Posteriormente o criador (RS), percebeu a dor-de-cabeça criada e tentou trocar o nome para Oro-iná, porém não pegou. Estava sacramentado o nome Egunitá no meio umbandista da vertente sagrada. Pior ainda é que a santa sincretizada, sumiu totalmente do páreo para dar lugar a outra coisa qualquer.
A história da santa perdeu-se no tempo, mas o que chegou até nós, nos indica que a Santa chamada Sarah Kali, tinha esse nome mais como um título. Veja, segundo dizem Sara, proveniente do hebraico significa algo próximo a senhora, princesa ou dama de alta sociedade. Já o termo Kali, provém do sânscrito e significa escuro. Então traduzindo o nome seria Santa Princesa Escura ou Santa Princesa da Pele Escura ou Negra.
Já a deusa Kali é a ceifadora da vida, um dos aspectos de Shiva para alguns, que é o deus da destruição da trindade hindu – Brahma, Vishnu e Shiva. É a deusa que representa a morte do ego, porém o ser humano é um ser egoíco, se perder seu ego ele simplesmente morre. Em sua representação, sempre se encontra com um colar de crânios em volta do pescoço, personificando nesse símbolo a sua implacabilidade e a falta completa de trato social ou preocupação do pensamento alheio, na figura espantosa.
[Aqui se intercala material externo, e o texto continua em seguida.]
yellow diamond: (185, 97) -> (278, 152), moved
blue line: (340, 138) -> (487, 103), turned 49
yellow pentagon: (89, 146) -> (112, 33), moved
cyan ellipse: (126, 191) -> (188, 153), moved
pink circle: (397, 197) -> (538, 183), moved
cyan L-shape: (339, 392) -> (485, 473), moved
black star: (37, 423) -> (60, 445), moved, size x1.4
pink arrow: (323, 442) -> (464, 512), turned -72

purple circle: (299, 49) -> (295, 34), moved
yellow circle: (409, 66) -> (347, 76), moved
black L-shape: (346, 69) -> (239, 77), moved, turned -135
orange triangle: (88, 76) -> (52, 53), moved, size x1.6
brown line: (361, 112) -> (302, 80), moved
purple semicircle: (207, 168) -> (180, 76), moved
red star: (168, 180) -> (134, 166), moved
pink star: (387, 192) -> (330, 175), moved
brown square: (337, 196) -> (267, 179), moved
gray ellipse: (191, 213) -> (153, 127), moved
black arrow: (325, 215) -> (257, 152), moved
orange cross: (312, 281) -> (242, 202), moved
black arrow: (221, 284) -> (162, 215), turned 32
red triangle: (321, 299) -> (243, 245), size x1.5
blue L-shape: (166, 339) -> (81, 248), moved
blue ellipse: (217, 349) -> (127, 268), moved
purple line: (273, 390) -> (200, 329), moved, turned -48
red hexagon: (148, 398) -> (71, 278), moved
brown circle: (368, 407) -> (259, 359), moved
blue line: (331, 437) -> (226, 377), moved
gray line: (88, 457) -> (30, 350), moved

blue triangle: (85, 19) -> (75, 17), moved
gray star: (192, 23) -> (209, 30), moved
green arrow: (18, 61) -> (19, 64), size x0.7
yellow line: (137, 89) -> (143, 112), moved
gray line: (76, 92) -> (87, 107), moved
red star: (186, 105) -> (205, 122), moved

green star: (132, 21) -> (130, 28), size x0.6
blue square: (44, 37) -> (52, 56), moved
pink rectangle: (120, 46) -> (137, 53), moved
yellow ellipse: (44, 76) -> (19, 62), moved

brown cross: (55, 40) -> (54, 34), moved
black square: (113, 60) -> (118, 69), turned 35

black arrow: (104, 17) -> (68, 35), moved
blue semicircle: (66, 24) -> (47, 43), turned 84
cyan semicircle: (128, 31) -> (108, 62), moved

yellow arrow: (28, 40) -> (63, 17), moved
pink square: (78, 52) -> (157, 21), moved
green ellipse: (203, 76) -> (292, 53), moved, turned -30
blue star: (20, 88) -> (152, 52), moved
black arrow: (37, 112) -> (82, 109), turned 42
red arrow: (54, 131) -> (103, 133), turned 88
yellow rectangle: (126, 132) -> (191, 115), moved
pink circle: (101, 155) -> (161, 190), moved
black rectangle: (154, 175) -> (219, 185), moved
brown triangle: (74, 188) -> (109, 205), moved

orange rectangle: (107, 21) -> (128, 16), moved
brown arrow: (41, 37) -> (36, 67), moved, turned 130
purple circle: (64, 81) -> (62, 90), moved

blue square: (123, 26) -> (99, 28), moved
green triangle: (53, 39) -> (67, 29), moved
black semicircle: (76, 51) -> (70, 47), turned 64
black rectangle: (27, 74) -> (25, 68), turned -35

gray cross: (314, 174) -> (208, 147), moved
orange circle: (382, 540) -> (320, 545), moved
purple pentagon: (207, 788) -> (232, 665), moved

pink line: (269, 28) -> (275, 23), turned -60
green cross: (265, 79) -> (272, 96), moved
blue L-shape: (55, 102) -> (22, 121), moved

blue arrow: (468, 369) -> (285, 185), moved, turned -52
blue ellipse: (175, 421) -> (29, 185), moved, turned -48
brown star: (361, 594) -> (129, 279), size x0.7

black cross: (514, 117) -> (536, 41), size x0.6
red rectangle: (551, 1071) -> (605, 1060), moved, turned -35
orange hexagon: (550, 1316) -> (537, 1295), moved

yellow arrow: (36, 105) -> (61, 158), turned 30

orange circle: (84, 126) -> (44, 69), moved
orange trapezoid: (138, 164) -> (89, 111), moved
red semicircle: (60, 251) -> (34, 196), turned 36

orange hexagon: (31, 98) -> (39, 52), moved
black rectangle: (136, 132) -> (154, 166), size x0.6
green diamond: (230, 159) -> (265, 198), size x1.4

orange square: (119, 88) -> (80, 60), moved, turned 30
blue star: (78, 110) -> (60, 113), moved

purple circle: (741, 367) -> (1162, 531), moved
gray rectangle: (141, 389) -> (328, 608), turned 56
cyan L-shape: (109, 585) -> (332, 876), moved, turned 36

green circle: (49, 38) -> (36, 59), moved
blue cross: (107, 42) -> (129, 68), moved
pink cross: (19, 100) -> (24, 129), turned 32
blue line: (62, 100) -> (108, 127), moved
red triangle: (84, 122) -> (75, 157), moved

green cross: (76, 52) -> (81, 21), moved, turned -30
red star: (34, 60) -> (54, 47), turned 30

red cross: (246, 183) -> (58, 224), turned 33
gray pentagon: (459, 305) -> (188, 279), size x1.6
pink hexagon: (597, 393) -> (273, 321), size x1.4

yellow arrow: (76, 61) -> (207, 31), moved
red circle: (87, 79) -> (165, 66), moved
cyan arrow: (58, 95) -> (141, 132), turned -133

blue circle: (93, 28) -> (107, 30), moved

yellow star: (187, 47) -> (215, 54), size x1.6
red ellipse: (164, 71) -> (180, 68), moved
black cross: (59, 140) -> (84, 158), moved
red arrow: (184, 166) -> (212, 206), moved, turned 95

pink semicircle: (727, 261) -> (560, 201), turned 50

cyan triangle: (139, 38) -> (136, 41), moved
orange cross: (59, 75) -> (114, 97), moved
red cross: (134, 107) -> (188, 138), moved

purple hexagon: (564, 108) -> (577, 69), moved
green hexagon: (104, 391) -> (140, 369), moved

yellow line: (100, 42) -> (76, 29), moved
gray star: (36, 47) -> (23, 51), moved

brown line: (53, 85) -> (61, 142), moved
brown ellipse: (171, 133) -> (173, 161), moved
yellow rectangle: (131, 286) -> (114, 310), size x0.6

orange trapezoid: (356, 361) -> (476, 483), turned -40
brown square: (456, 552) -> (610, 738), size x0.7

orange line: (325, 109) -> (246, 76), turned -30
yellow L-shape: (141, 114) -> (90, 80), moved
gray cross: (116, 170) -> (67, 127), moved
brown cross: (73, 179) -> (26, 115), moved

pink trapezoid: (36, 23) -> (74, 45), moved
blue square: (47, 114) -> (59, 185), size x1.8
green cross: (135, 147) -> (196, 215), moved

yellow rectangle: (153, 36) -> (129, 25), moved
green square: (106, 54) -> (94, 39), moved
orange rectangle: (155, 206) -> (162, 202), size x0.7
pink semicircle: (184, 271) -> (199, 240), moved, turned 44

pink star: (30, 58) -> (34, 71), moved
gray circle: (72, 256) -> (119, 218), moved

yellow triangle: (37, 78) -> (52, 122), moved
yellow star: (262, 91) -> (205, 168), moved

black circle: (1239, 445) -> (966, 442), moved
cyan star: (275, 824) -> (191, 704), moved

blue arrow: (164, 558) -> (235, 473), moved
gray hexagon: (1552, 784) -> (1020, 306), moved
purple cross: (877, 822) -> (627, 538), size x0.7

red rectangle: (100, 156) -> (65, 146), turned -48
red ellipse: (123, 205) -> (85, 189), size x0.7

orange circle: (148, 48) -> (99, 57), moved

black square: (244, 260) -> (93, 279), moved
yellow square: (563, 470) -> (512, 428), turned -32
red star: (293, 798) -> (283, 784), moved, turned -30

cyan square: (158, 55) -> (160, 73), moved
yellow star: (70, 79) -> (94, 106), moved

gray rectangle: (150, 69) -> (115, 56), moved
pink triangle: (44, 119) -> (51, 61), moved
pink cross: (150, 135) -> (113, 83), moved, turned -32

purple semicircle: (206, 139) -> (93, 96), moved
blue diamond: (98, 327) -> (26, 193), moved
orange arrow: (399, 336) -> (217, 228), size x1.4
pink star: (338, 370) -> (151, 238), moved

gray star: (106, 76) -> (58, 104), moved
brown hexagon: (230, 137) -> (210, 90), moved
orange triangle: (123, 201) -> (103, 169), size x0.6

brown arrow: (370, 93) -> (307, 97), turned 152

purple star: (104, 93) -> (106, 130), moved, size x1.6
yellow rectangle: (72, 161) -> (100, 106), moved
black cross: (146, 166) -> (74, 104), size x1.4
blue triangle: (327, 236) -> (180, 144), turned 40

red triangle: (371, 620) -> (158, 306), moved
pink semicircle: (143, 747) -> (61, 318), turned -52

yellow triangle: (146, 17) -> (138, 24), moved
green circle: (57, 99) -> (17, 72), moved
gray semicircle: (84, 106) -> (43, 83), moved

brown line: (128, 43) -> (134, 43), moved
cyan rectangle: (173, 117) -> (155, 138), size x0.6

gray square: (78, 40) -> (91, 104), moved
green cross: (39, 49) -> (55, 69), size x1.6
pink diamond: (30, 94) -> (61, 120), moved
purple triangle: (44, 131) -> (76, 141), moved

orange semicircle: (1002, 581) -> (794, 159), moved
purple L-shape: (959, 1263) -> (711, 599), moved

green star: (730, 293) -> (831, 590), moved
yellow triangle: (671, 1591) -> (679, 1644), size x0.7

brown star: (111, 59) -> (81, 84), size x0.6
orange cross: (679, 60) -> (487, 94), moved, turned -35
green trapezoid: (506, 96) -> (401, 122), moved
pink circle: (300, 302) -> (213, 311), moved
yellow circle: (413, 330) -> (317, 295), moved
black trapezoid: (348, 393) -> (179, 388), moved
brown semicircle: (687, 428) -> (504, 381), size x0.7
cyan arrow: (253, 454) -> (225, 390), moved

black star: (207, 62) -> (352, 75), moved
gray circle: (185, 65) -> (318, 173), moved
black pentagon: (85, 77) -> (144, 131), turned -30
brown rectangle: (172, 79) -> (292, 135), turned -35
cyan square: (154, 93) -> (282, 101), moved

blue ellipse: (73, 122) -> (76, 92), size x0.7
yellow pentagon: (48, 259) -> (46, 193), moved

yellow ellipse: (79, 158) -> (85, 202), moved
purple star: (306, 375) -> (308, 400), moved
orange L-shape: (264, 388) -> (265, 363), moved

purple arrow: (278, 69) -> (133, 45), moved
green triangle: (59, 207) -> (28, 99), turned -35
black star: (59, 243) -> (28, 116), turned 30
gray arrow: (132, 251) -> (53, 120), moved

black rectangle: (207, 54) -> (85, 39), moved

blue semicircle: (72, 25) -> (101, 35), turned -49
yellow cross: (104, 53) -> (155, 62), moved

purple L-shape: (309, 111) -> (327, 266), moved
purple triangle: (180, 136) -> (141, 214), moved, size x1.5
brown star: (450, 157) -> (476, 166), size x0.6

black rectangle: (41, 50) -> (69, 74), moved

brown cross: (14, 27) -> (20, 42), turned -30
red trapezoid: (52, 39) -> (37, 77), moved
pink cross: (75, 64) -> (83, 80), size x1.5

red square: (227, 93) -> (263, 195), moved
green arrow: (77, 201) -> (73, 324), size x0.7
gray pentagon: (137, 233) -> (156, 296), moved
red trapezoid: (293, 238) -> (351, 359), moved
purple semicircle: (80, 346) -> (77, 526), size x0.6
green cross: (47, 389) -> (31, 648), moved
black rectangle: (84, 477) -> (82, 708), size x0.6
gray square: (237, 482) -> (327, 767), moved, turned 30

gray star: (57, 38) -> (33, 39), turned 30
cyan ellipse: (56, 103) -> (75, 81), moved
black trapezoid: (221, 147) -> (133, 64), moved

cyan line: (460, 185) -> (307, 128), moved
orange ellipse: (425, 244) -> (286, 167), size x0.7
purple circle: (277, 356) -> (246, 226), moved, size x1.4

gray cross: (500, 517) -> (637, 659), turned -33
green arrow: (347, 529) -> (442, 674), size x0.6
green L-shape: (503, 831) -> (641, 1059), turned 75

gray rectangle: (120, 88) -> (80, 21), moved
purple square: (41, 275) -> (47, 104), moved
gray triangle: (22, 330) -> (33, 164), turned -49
Entre as muitas lendas que existem, há a luta entre Durga e um demônio chamado Raktabija (que parece-se muito com a Hidra de Lerna da mitologia grega). Conta-se que Shiva e Durga, tentavam matar o demônio, porém toda vez que uma gota de sangue dele caia na terra, brotava um novo demônio. Para resolver essa situação, Shiva exterioriza (cria) Kali que cortando as cabeças dos demônios, lambia seu sangue, para impedir que os mesmos criassem novos seres. Ainda hoje nas cerimônias de Kali na Índia, o escolhido (um médium possivelmente) manifesta a divindade que bebe de sangue, diretamente do pescoço de um animal, normalmente cabras. Geralmente é cultuada para que as pessoas tenham mortes tranquilas. Veja que interessante, é uma troca, cultuam ela (o ego dela, que ela geralmente destrói, nos outros) para que o cultuador possa ter uma morte tranquila, caso contrário o mesmo terá uma morte terrível.
Só com essa história percebemos que não encaixa de forma alguma na figura de Justiça que conhecemos ou que achamos que conhecemos. Ela, deusa Kali, representa as trevas do ser humano, o que é o oposto do que o FOGO representa, na personificação de Egunitá.
Então que fique claro de uma vez por todas, que não podemos cultuar Kali na Umbanda. Ela é uma divindade hindu, que só pode ser cultuada por quem é iniciado nos mistérios do hinduísmo e mais precisamente no culto da própria deidade. Em nada ela é Sara Kali, a santa dos ciganos Rôm e por consequência em nada tem com a faceta de Egunitá, da orixá Iansã.
Essa exposição foi feita para que se abram os olhos dos estudantes da espiritualidade, para que não façam bobeira com suas vidas, suas espiritualidades e suas mediunidades. Como dizia o filósofo alemão Friedrich Nietzsche:
“Aquele que luta com monstros deve acautelar-se para não tornar-se também um monstro. Quando se olha muito tempo para um abismo, o abismo olha para você.”